If Germans do not Vorglühen at home—that is, starting to drink (lots of) alcoholic beverages before going out at night—they will go to a Kneipe before they move on to a club where alcohol is usually more expensive. It depends on where you are in Germany concerning the specific type of “club.” It might be the Dorfdisco where not much has changed since 1977. Or it is some Provinz-type disco with a Mallorca room and a “black music” dancefloor and a housemusic floor—welcome to the temple of mainstream. If you move on to bigger cities, especially those with universities, the music scene will be more diversified, with everything from leftwing skinhead parties to HipHop jams to electronic music clubs, often hidden in some subterranean environment (more or less underground in the manifold sense of the word).

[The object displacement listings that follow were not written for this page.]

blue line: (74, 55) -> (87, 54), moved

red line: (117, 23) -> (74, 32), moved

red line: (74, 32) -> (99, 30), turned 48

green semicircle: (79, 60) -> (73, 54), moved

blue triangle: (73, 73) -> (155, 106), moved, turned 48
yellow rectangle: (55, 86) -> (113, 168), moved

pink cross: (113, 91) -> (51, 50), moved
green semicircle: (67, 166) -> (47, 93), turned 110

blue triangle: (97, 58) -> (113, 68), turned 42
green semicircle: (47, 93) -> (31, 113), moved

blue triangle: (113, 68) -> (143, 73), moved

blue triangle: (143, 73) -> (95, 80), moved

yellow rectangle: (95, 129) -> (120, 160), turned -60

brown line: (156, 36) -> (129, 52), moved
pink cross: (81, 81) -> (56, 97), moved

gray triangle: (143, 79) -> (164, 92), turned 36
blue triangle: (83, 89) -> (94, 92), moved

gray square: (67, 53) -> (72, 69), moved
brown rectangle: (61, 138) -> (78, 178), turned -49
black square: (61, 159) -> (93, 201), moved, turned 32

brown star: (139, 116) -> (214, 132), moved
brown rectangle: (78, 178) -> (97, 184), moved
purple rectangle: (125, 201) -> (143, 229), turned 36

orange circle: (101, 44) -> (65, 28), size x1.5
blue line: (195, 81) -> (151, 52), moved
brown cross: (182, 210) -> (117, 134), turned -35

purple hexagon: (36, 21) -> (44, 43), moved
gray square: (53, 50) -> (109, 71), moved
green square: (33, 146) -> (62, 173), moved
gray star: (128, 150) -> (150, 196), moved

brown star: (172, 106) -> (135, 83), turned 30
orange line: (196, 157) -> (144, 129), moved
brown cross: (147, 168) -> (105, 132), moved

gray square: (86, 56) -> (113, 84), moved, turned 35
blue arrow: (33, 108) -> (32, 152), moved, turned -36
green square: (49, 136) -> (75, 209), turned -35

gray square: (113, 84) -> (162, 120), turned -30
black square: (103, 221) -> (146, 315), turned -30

You want to see Germans take out the broom and get their freak on? Come on in, then! While the music might be vaguely reminiscent of stereotypical German music (to me, electronic music with its four-to-the-floor beats somehow is like modern-day marching, or moving, music), you will see many more types than the “stiff German.” As everywhere in the world, people go out and want to have a good time on the weekend (or, in a university town, already and especially on Thursday) because they need to abschalten from the real world of work, writing papers, mean bosses and co-workers, personal problems, etc. pp. As the subculture scene in Germany is very diversified, everyone should be able to find their niche. And so you will find the dolled-up, aufgebretzelte young Fräuleins with Sekt glasses full of sparkling wine in their hands, dancing next to the ecstasy-loaded, wildly gesticulating and moving raver in such an underground club. And why? Because they all like the same style of music, the atmosphere, and they (well, maybe not all of them and not all the time) give a hoot about what others think, at least when it comes to Tanzen. Especially electronic music is for individuals—no “may I ask you out for a waltz?” but moving and shaking it on your own. Bis die Müllabfuhr kommt—usually around 5 or 6am …
And then it’s Zapfenstreich. Well, not really. The Sperrstunde (mandatory closing time) does not exist anymore. So maybe one club closes at 5pm, but you usually have the chance to go somewhere else for the afterparty–if you’re not living am Arsch der Welt, that is … And by then, the remaining Germans have definitely taken out the Stock from their asses.